Sir Arthur can only stand and watch.

 

 

I
T MIGHT HAVE
seemed to you, had you chanced to look down from London Bridge at that strange hour, that Arthur is not alone and that there are others who stand beside him to bear witness—brave Mary and her almost-child; plump, doomed Polidori; Miss Maria Monk and her panoply of secrets; Emily and her singular relations; Edgar with a bottle in one hand; faithless Karl; Wilkie and the ragged boy from the blacking factory; Fred, watching with grim, joyless satisfaction; sad Constance and her brilliant husband—all here to see the pattern take its final shape.

 

 

A
ND THEN, THE
shadows flee, the storm abates, daylight returns and the world is as it was. It is, thinks Sir Arthur, with a horrible and quite uncharacteristic sense of detachment, as he stands alone again in the sunshine, as if nothing and nobody had ever been there at all.

 

 

A YEAR AND A DAY FROM NOW

 

 

F
OR THE FIRST
time in over a century, Matthew Cannonbridge looks afraid.

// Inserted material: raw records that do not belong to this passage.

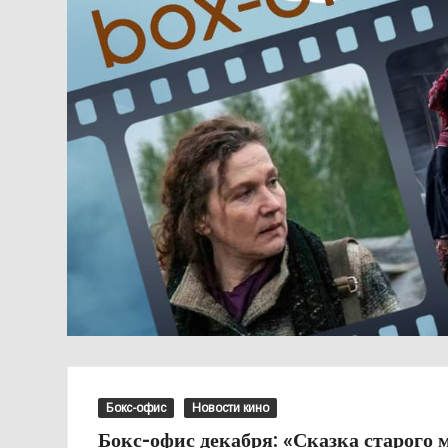
Бокс-офис
Новости кино
Бокс-офис декабря: «Сказка старого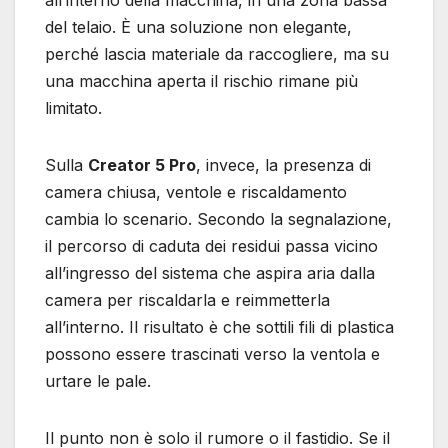
del telaio. È una soluzione non elegante,
perché lascia materiale da raccogliere, ma su
una macchina aperta il rischio rimane più
limitato.
Sulla
Creator 5 Pro
, invece, la presenza di
camera chiusa, ventole e riscaldamento
cambia lo scenario. Secondo la segnalazione,
il percorso di caduta dei residui passa vicino
all’ingresso del sistema che aspira aria dalla
camera per riscaldarla e reimmetterla
all’interno. Il risultato è che sottili fili di plastica
possono essere trascinati verso la ventola e
urtare le pale.
Il punto non è solo il rumore o il fastidio. Se il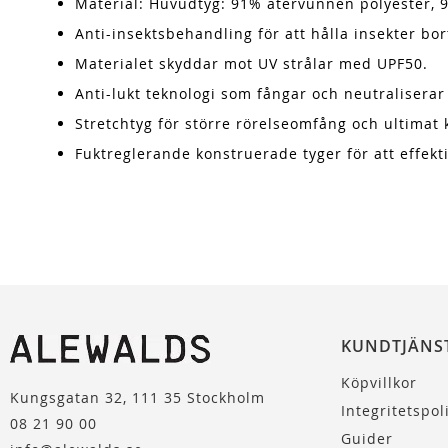
Material: Huvudtyg: 91% återvunnen polyester, 9
Anti-insektsbehandling för att hålla insekter bor
Materialet skyddar mot UV strålar med UPF50.
Anti-lukt teknologi som fångar och neutralisera
Stretchtyg för större rörelseomfång och ultimat 
Fuktreglerande konstruerade tyger för att effekti
KUNDTJÄNS
Köpvillkor
Kungsgatan 32, 111 35 Stockholm
Integritetspol
08 21 90 00
Guider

“No,” he says, then, mockingly, “it won’t achieve anything, this witless redrafting of yours. Only words.”

Toby climbs now to his feet and tucks the iPad under one arm. He smiles pleasantly. “Ah. But these particular words were written in very close proximity to the weird earth of Faircairn.”

“Impossible,” the monster spits. “You’ve languished in an asylum for months.”

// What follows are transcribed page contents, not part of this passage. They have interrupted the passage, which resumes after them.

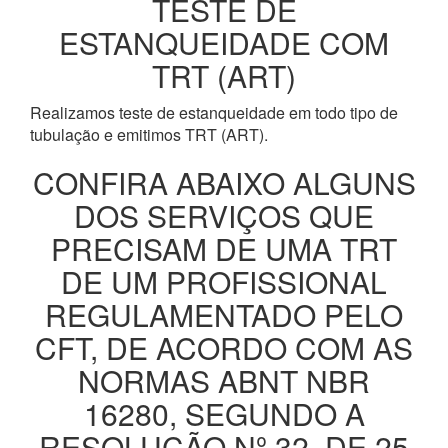
TESTE DE
ESTANQUEIDADE COM
TRT (ART)
Realizamos teste de estanqueidade em todo tipo de
tubulação e emitimos TRT (ART).
CONFIRA ABAIXO ALGUNS
DOS SERVIÇOS QUE
PRECISAM DE UMA TRT
DE UM PROFISSIONAL
REGULAMENTADO PELO
CFT, DE ACORDO COM AS
NORMAS ABNT NBR
16280, SEGUNDO A
RESOLUÇÃO Nº 32, DE 25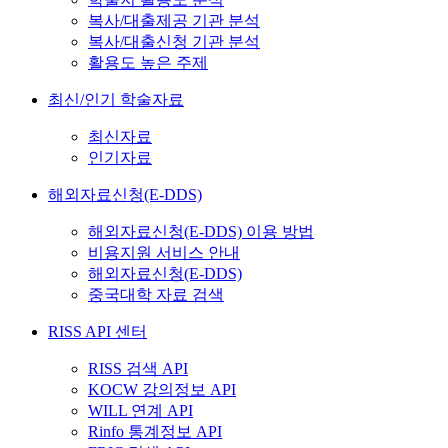
복사/대출제공 기관 분석
복사/대출신청 기관 분석
활용도 높은 주제
최신/인기 학술자료
최신자료
인기자료
해외자료신청(E-DDS)
해외자료신청(E-DDS) 이용 방법
비용지원 서비스 안내
해외자료신청(E-DDS)
중국대학 자료 검색
RISS API 센터
RISS 검색 API
KOCW 강의정보 API
WILL 연계 API
Rinfo 통계정보 API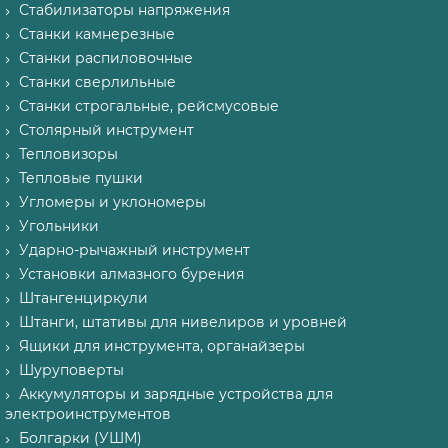
Стабилизаторы напряжения
Станки камнерезные
Станки распиловочные
Станки сверлильные
Станки строгальные, рейсмусовые
Столярный инструмент
Тепловизоры
Тепловые пушки
Угломеры и уклономеры
Угольники
Ударно-рычажный инструмент
Установки алмазного бурения
Штангенциркули
Штанги, штативы для нивелиров и уровней
Ящики для инструмента, органайзеры
Шуруповерты
Аккумуляторы и зарядные устройства для
электроинструментов
Болгарки (УШМ)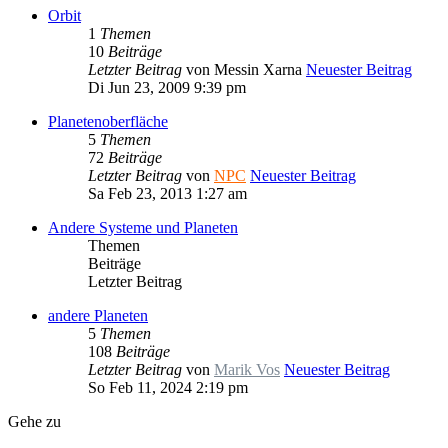
Orbit
1
Themen
10
Beiträge
Letzter Beitrag
von
Messin Xarna
Neuester Beitrag
Di Jun 23, 2009 9:39 pm
Planetenoberfläche
5
Themen
72
Beiträge
Letzter Beitrag
von
NPC
Neuester Beitrag
Sa Feb 23, 2013 1:27 am
Andere Systeme und Planeten
Themen
Beiträge
Letzter Beitrag
andere Planeten
5
Themen
108
Beiträge
Letzter Beitrag
von
Marik Vos
Neuester Beitrag
So Feb 11, 2024 2:19 pm
Gehe zu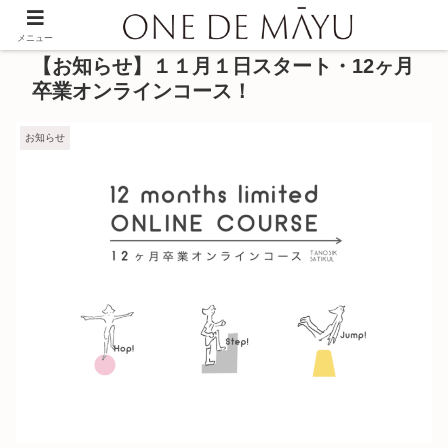
メニュー
【お知らせ】１１月１日スタート・12ヶ月
卒業オンラインコース！
お知らせ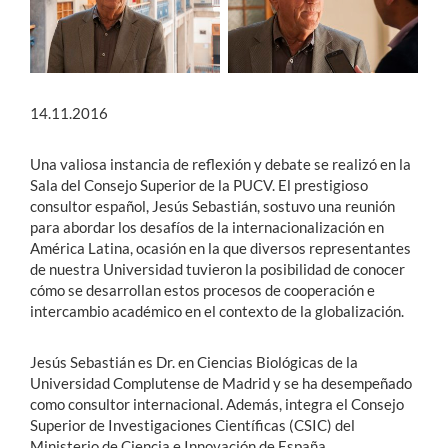
14.11.2016
Una valiosa instancia de reflexión y debate se realizó en la
Sala del Consejo Superior de la PUCV. El prestigioso
consultor español, Jesús Sebastián, sostuvo una reunión
para abordar los desafíos de la internacionalización en
América Latina, ocasión en la que diversos representantes
de nuestra Universidad tuvieron la posibilidad de conocer
cómo se desarrollan estos procesos de cooperación e
intercambio académico en el contexto de la globalización.
Jesús Sebastián es Dr. en Ciencias Biológicas de la
Universidad Complutense de Madrid y se ha desempeñado
como consultor internacional. Además, integra el Consejo
Superior de Investigaciones Científicas (CSIC) del
Ministerio de Ciencia e Innovación de España.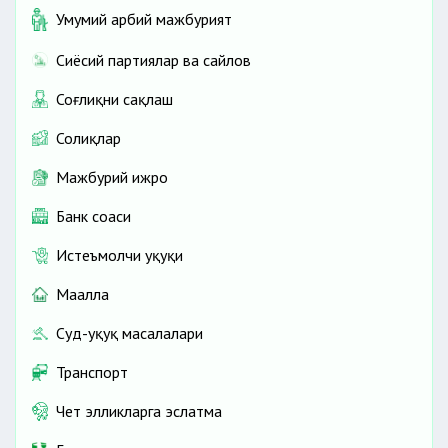
Умумий ҳарбий мажбурият
Сиёсий партиялар ва сайлов
Соғлиқни сақлаш
Солиқлар
Мажбурий ижро
Банк соҳаси
Истеъмолчи ҳуқуқи
Маҳалла
Суд-ҳуқуқ масалалари
Транспорт
Чет элликларга эслатма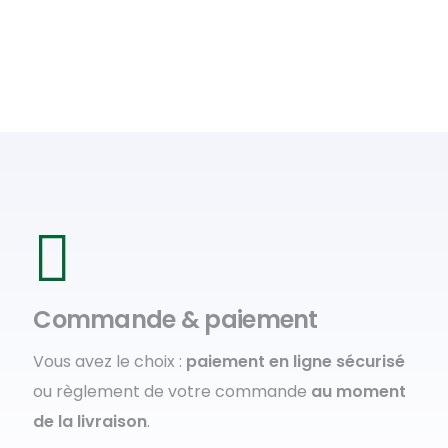
Commande & paiement
Vous avez le choix :
paiement en ligne sécurisé
ou règlement de votre commande
au moment
de la livraison
.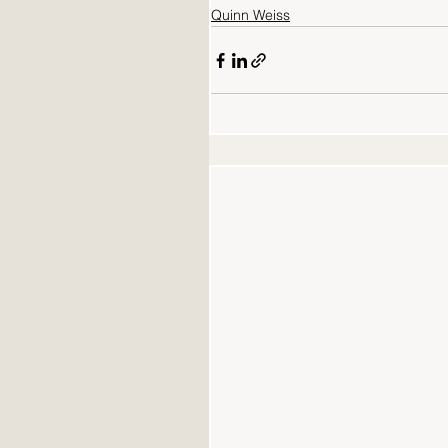
Quinn Weiss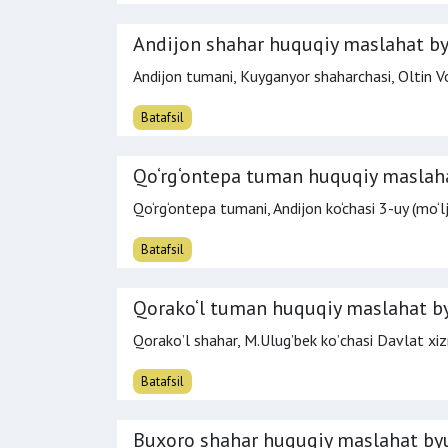
Andijon shahar huquqiy maslahat by
Andijon tumani, Kuyganyor shaharchasi, Oltin Vo
Batafsil
Qo‘rg‘ontepa tuman huquqiy maslah
Qo‘rg‘ontepa tumani, Andijon ko‘chasi 3-uy (mo‘
Batafsil
Qorako‘l tuman huquqiy maslahat b
Qorakoʼl shahar, M.Ulugʼbek koʼchasi Davlat xizma
Batafsil
Buxoro shahar huquqiy maslahat by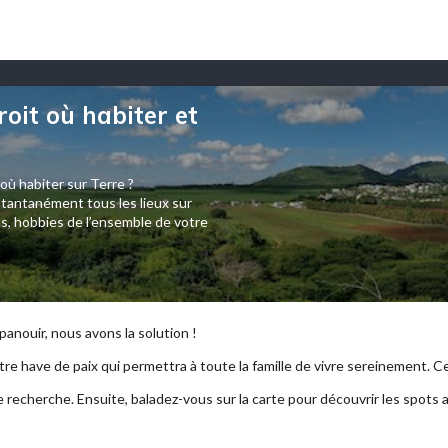
roit où habiter et
 où habiter sur Terre ?
tantanément tous les lieux sur
s, hobbies de l’ensemble de votre
anouir, nous avons la solution !
re have de paix qui permettra à toute la famille de vivre sereinement. Ce p
e recherche. Ensuite, baladez-vous sur la carte pour découvrir les spots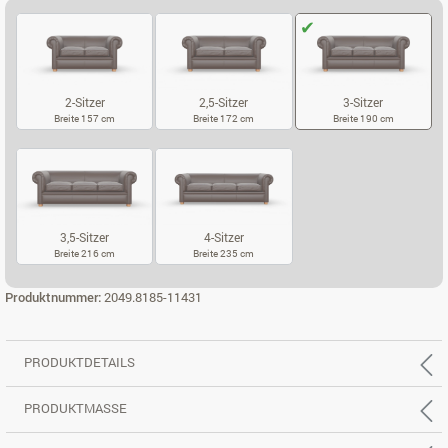
2-Sitzer
2,5-Sitzer
3-Sitzer
Breite 157 cm
Breite 172 cm
Breite 190 cm
2-SITZER
2,5-SITZER
3-SITZER
3,5-Sitzer
4-Sitzer
Breite 216 cm
Breite 235 cm
3,5-SITZER
4-SITZER
Produktnummer:
2049.8185-11431
PRODUKTDETAILS
PRODUKTMASSE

“Yes, I have. But all the time I have had with me, taken from my last visit here, a handful of dust.”

Real fear now in Cannonbridge’s eyes.

“And the very last chapter,” Toby adds. “I wrote that here, today, this afternoon, right at the heart of it. These things—now they have always been.”

Cannonbridge lunges forwards, fury making him clumsy now. Toby steps adroitly back.

“Even so,” says the Victorian, mastering himself again. “It’s all dependent on belief. If you’re as clever as you seem to think you are, you’ll have worked that out. It would take years for your account of events to become common currency. Why, I doubt you even have an publisher for that hapless manuscript of yours. It will surely sink into total obscurity.”